Project & Program
Case Study – Department of Agriculture, Water and the Environment
The Department of Agriculture, Water and the Environment (DAWE) had been developing a new system to manage export documentation for several years with multiple attempts at taking it to production when Chalfont Consultants were engaged. A robust approach to service readiness and cutover was required to match the scale of the change being introduced with the new system.
The purpose of the engagement was to establish DAWE and the project team with:
- An understanding of current risks and issues related to system readiness or cutover;
- A plan to mitigate or manage system readiness, management, platform or support problems;
- Design and implementation of service management including system cutover and system support arrangements;
- A plan to maintain application and technical support alongside continual feature development across multiple shared environments; and
- The implementation of a ‘whole of solution’ approach in relation to the application and dependencies.
Upon initiation of the engagement the following approach was defined:
Review and update Service Management Plans to provide clarity to support teams and business stakeholders in relation to application maintenance, technical and business support.
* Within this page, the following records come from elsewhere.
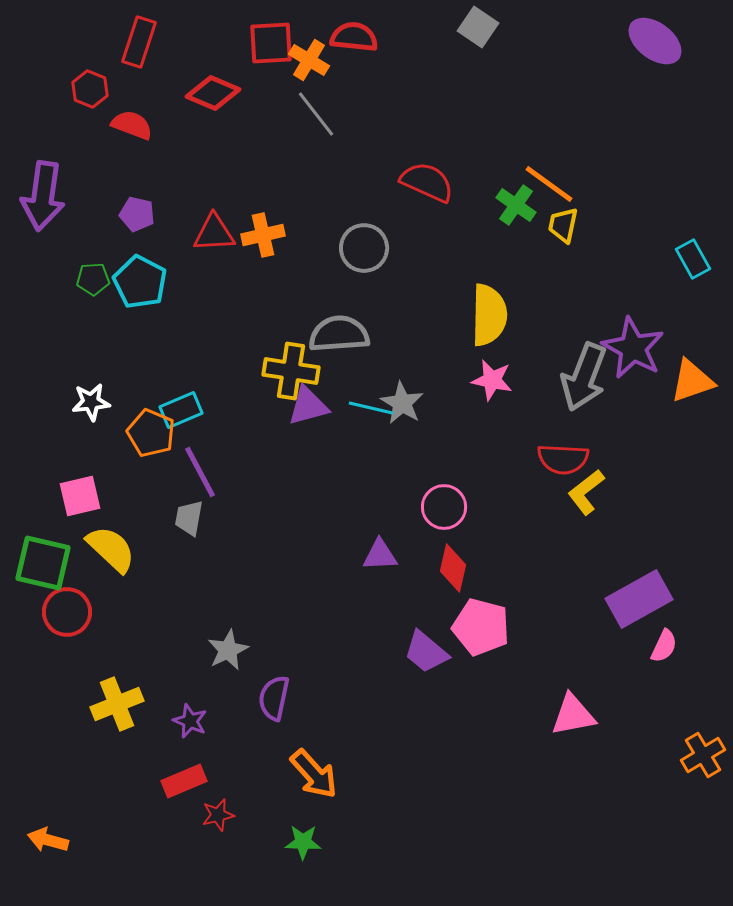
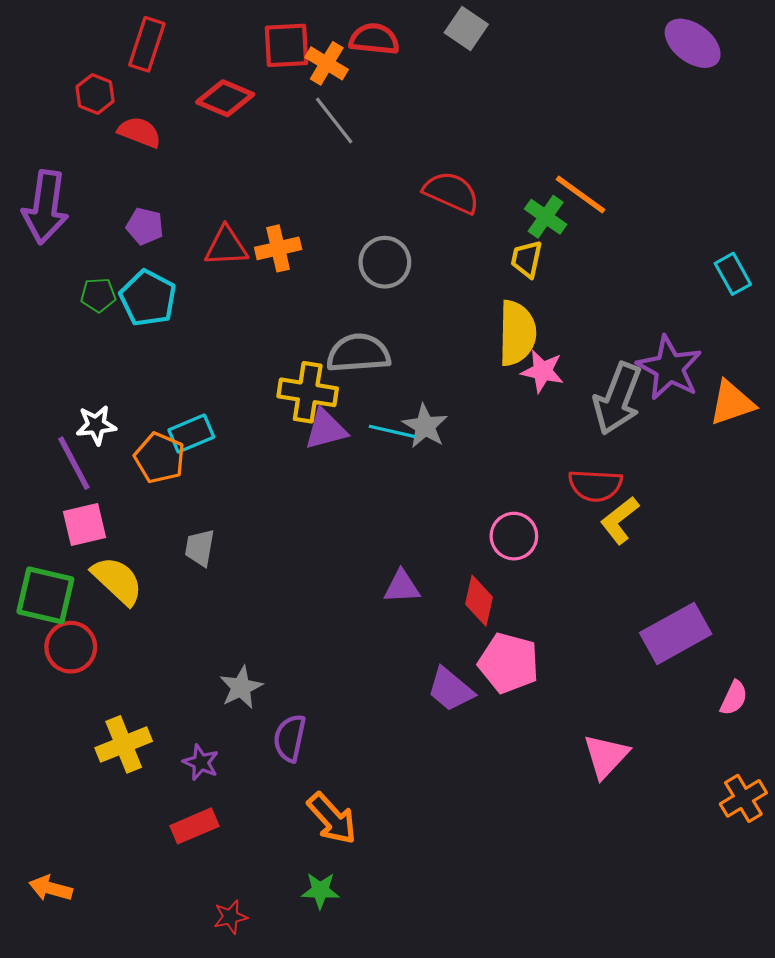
gray square: (478, 27) -> (466, 28), moved
yellow trapezoid: (563, 225) -> (527, 259), moved
pink star: (492, 380) -> (542, 371), moved
purple line: (200, 472) -> (74, 463), moved
pink circle: (444, 507) -> (514, 536), moved
pink semicircle: (664, 646) -> (734, 698), moved
pink triangle: (573, 715) -> (606, 756), turned -36
red star: (218, 815) -> (230, 917), moved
Existing plans were reviewed with a new suite of plans identified to define processes associated with key service management concepts covering service design, service transition and service operation.
These plans focussed on support, early life support measures, incident and problem management, monitoring and alert processes, service continuity, backup and recovery and implementation and rollback.
Review solution design and implementation of the application and its dependencies from several angles to understand and document infrastructure details and application system pathways. This provided an understanding of the operating systems currently installed, backup method and frequency, security vulnerabilities, monitoring configurations and system ingress channels and pathways.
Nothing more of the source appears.